◆ Task requirements
Reproduce the material that follows, please, but only from its first line to the line containing "Cultural spots abound and include the", inclusive.

◆ Stored data
+---+
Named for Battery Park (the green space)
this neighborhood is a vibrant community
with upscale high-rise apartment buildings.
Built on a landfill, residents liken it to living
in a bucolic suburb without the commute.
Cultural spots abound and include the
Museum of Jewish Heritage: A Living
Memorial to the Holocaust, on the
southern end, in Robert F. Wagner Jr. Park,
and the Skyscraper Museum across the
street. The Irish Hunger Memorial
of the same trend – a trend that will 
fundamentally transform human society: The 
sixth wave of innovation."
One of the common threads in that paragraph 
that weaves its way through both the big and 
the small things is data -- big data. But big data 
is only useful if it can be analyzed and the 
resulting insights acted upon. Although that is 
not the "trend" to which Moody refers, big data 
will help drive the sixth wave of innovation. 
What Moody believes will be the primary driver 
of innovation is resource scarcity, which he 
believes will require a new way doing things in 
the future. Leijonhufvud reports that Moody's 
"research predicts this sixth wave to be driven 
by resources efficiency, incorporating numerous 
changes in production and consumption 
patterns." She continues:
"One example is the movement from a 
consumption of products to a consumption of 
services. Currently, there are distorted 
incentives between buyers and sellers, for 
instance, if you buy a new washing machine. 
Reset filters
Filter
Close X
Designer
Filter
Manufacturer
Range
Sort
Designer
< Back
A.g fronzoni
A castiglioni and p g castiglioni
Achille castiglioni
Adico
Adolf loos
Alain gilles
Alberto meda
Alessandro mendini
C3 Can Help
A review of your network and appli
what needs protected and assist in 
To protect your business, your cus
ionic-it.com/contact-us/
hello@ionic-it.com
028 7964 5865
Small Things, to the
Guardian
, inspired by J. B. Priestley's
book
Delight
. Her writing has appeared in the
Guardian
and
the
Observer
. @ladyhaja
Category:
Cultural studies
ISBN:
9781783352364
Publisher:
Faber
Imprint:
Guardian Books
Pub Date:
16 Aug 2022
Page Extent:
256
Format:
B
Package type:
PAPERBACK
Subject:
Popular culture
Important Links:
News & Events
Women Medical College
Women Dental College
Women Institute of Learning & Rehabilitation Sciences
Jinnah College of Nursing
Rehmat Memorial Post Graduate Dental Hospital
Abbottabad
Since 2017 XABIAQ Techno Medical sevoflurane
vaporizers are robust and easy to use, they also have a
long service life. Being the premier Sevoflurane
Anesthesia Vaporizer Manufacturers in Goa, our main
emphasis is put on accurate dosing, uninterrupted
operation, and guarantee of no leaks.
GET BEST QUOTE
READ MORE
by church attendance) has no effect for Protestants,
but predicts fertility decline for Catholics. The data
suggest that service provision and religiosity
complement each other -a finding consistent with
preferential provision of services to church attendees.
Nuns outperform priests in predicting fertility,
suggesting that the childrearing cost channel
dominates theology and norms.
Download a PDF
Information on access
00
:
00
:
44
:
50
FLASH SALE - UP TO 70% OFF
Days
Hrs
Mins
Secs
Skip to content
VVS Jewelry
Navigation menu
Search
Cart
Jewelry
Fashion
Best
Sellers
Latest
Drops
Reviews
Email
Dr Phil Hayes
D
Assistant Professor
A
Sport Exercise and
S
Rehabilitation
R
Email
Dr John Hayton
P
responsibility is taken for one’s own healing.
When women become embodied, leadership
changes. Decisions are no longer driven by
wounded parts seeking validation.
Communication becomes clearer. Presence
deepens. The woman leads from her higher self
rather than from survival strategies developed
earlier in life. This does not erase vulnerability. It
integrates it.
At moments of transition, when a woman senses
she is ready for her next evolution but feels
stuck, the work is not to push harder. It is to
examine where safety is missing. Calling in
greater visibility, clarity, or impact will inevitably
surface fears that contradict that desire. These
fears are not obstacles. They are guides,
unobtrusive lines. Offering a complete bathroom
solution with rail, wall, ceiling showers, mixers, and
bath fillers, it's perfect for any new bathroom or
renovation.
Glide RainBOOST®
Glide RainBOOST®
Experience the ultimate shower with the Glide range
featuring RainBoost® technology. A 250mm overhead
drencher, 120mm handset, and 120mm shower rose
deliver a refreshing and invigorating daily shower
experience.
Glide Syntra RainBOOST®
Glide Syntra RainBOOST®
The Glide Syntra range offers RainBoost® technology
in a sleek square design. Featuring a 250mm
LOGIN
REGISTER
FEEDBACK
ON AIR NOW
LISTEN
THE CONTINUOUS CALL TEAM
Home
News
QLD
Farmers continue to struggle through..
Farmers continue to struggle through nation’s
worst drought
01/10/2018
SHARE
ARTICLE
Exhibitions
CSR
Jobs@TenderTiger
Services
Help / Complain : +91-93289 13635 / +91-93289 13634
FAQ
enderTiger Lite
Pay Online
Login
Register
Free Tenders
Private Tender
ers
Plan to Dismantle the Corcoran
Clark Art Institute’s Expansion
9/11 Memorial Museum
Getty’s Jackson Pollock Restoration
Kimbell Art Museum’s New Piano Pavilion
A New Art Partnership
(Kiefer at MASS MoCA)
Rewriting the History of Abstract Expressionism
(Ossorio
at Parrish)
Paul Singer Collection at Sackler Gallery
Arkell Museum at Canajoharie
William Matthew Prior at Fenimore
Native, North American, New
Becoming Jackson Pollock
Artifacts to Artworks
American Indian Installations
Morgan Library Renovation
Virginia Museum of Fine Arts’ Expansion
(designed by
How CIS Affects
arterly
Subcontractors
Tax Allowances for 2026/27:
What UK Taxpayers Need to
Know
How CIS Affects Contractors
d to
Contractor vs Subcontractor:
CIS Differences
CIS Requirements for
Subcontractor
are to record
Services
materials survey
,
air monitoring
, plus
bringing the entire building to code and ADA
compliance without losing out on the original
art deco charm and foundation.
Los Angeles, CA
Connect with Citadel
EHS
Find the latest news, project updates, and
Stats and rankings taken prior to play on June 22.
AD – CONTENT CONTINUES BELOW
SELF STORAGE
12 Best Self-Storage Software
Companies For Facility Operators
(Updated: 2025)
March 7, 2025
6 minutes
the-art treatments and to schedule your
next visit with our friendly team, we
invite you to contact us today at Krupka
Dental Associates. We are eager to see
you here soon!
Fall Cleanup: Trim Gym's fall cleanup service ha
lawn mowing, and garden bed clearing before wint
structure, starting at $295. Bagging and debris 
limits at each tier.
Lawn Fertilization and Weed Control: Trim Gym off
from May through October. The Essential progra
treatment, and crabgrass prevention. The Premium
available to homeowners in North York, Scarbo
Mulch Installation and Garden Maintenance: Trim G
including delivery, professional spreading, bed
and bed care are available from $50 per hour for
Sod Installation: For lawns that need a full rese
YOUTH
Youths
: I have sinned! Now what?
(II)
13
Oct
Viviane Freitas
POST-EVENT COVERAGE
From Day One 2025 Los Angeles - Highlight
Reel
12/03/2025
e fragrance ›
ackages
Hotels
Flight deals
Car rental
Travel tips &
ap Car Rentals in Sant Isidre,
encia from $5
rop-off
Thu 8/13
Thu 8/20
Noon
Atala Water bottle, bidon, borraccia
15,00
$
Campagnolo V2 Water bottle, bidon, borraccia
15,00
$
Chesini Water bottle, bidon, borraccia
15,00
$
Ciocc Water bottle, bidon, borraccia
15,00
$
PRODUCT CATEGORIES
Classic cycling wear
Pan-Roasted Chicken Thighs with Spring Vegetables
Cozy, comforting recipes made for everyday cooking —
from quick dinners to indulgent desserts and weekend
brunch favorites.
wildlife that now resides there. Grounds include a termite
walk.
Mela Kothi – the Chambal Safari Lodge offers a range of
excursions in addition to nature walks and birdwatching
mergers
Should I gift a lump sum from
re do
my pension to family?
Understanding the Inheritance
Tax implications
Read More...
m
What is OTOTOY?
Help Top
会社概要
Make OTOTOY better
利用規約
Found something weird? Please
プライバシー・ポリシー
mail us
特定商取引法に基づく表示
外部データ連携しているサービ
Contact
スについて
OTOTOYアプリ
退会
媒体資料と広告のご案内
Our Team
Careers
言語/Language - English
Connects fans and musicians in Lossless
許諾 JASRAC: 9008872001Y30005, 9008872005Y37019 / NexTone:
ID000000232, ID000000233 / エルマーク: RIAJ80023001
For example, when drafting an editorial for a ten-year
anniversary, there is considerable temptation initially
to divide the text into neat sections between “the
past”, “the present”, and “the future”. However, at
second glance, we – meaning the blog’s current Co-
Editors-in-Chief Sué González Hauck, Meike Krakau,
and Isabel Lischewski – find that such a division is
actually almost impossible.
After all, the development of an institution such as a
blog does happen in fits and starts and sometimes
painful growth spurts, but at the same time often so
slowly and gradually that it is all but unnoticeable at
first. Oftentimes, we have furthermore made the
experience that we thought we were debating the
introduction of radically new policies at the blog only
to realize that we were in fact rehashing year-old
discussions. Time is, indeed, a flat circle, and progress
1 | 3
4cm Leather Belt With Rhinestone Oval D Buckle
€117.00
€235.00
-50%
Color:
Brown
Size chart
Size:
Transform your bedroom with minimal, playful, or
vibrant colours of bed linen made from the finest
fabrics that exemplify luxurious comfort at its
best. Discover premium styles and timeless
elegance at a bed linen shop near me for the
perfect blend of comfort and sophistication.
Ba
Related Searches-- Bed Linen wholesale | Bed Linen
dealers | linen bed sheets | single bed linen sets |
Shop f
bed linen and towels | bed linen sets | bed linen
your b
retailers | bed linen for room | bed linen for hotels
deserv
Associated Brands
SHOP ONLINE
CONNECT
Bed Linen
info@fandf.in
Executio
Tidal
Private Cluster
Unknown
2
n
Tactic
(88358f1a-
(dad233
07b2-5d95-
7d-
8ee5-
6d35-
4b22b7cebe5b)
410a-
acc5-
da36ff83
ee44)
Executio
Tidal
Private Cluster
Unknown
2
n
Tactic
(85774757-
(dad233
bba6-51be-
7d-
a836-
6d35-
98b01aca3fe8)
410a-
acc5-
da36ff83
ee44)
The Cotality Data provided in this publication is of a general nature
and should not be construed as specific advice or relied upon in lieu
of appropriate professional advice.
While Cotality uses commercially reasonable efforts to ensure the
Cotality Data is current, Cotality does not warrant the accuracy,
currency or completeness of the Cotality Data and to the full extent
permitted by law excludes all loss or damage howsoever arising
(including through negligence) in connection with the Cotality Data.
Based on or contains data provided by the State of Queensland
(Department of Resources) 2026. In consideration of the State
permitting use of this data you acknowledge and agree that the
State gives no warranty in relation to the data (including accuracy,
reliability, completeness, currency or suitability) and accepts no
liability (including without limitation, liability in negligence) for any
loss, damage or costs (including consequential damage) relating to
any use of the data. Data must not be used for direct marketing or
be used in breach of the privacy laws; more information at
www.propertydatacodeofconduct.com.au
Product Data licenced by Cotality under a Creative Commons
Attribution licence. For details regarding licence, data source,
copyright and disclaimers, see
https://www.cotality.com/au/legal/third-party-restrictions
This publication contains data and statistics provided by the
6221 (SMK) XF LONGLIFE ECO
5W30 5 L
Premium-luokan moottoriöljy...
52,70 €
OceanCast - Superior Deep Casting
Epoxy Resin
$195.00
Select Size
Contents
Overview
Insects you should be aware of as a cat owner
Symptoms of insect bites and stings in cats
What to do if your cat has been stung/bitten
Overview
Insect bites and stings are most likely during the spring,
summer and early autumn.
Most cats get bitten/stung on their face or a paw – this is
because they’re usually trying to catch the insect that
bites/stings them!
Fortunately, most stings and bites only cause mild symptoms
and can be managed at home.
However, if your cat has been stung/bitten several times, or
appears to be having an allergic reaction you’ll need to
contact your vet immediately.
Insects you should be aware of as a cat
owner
+---+
◆ Solution for this exercise
Named for Battery Park (the green space)
this neighborhood is a vibrant community
with upscale high-rise apartment buildings.
Built on a landfill, residents liken it to living
in a bucolic suburb without the commute.
Cultural spots abound and include the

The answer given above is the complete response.